A ‘light touch’ digitally delivered,self-administered,prehabilitation pathway was acceptable to consumers and improved surgical outcomes for elective hip and knee replacements

Abstract

Purpose

This study aimed to evaluate the clinical and financial outcomes of the My PreHab Program (MPP), a digitally delivered, patient-led prehabilitation initiative for patients undergoing elective hip or knee arthroplasty across two metropolitan hospitals.

Methods

An observational cohort study of MPP participants compared to a standard care group (SCG). MPP participants were invited via text message to complete a Health Assessment Questionnaire (HAQ) and received tailored health information on modifiable risk factors. For analysis, demographic data, length of stay (h = hours), hospital-acquired complications, readmission rates and hospital costings were collected from hospital records and the digital platform’s website.

Results

A 24-h reduction in length of stay was observed in MPP participants compared to the SCG (MPP: 107 h vs SCG: 131 h, p = <0.001). The average cost of an admission for MPP participants was $2,251.85 less than SCG. MPP participants rated the program as acceptable (3.6/5), appropriate (3.6/5), and feasible (3.8/5).

Conclusion

MPP demonstrated promising results, specifically by reducing length of stay and hospital costs. These findings support broader implementation of digitally delivered, self-administered prehabilitation programs as an effective, affordable strategy in elective surgery pathways.

Keywords

joint replacements general statistics knee hip

Introduction

Globally, there is a demonstrated high demand for elective surgery, and healthcare organisations continue to seek more efficient ways to meet this demand.¹ For example, in Australia alone, more than 770,000 patients on public hospital waitlists underwent elective surgery in 2023–24, a 4.9% increase compared with the previous year.² This growing demand contributes to broader system pressure and occurs in the context of significant national healthcare expenditure, with Australia spending an estimated $252.5 billion on Health goods and services in 2022–23 and a projected budget of $112.7 billion in 2024-25.^3,4

Often, patients undergoing elective surgery at public hospitals experience long waiting periods between referral, first assessment, and then the subsequent surgical procedure.⁵ This time tends to be passive, with minimal intervention from general practitioners or hospital clinicians.

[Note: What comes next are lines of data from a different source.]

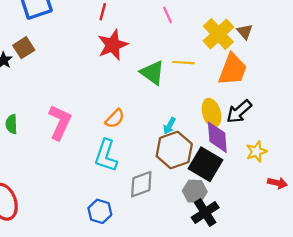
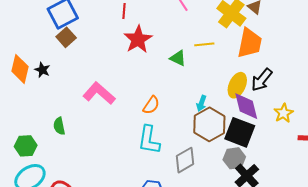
brown square: (24, 48) -> (66, 37), moved
green triangle: (152, 73) -> (178, 58), size x0.7
yellow ellipse: (212, 113) -> (237, 85), turned 50
pink L-shape: (60, 122) -> (99, 93), moved, turned -64

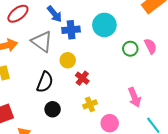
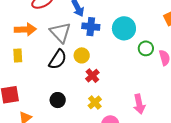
green circle: (130, 49) -> (146, 48), moved
black semicircle: (45, 82) -> (58, 59), moved
yellow cross: (90, 104) -> (95, 102), turned -32

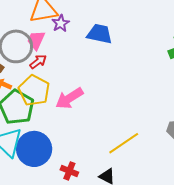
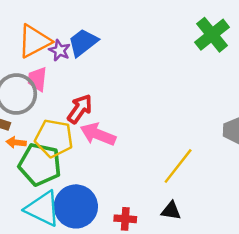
blue trapezoid: (100, 34) -> (83, 43), moved, turned -32
red arrow: (38, 62) -> (80, 109), moved, size x1.4
pink arrow: (69, 98) -> (98, 134), turned 72

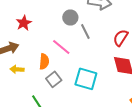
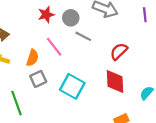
red star: (24, 23) -> (46, 15), moved
gray line: (85, 32) -> (83, 36), turned -49

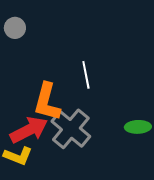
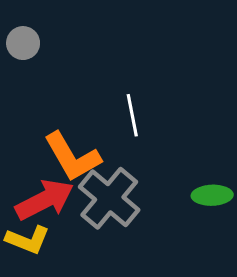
orange L-shape: (47, 102) -> (72, 157), turned -45

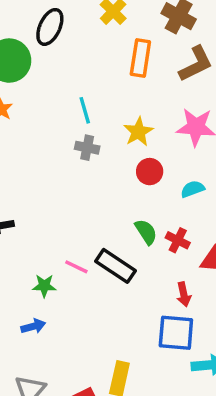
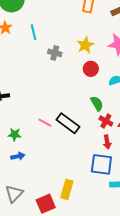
cyan line: (85, 110) -> (34, 32), moved
green semicircle: (146, 232) -> (97, 104), moved
red cross: (178, 240) -> (106, 121), moved
green star: (44, 286) -> (15, 134), moved

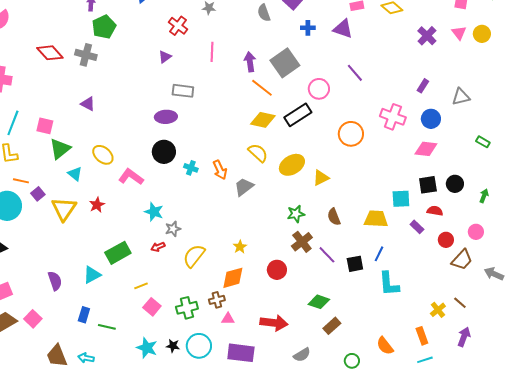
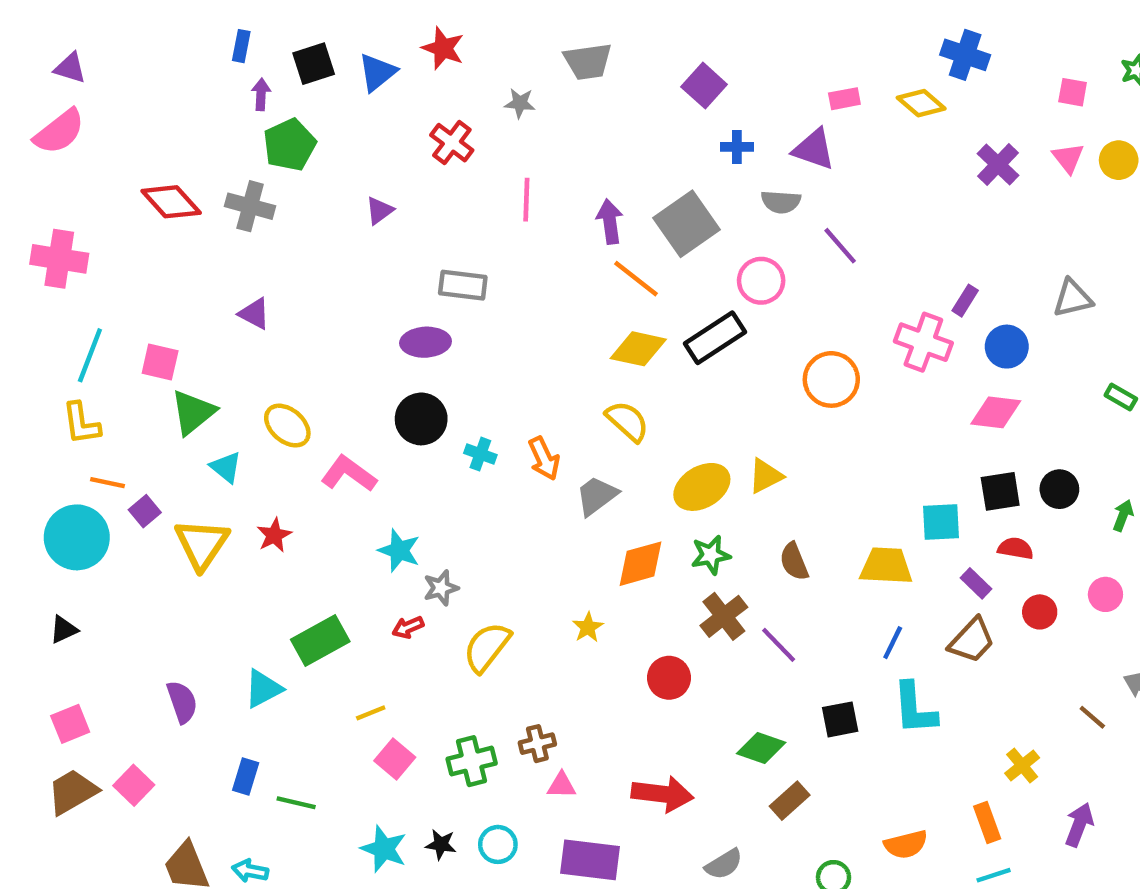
gray semicircle: (264, 13) -> (781, 202), moved, turned -66
purple triangle: (165, 57) -> (379, 211), moved
purple rectangle: (423, 86) -> (965, 301), moved
yellow ellipse: (292, 165) -> (702, 487), moved
brown trapezoid: (462, 260) -> (972, 640), moved
black square: (355, 264) -> (840, 719), moved
orange diamond: (233, 278) -> (640, 564), moved
brown line: (460, 303) -> (1092, 717), moved
cyan circle: (199, 346) -> (498, 844), size x0.7
orange semicircle: (385, 346) -> (906, 844), turned -66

However, this waiting period presents a critical opportunity and can be used to support patients to optimise their health before surgery by addressing modifiable risk factors, enhancing shared decision-making and empowering patients to take a proactive role in their care.⁶ In perioperative medicine, the focus on health optimisation through patient-centred, multidisciplinary and integrated medical care from the initial consideration of surgery until well after recovery is widely accepted.⁷ Despite this recognition, there remains a gap in the consistent implementation of prehabilitation programs within public health systems.

One such initiative is the Central Adelaide Local Health Network's (CALHN) My PreHab Program (MPP), a hospital-initiated, community-based, digital program that supports patients while waiting for surgery. By promoting health optimisation, programs like MPP may reduce surgical risk, improve surgical outcomes, or in some cases, reduce the need for surgery altogether.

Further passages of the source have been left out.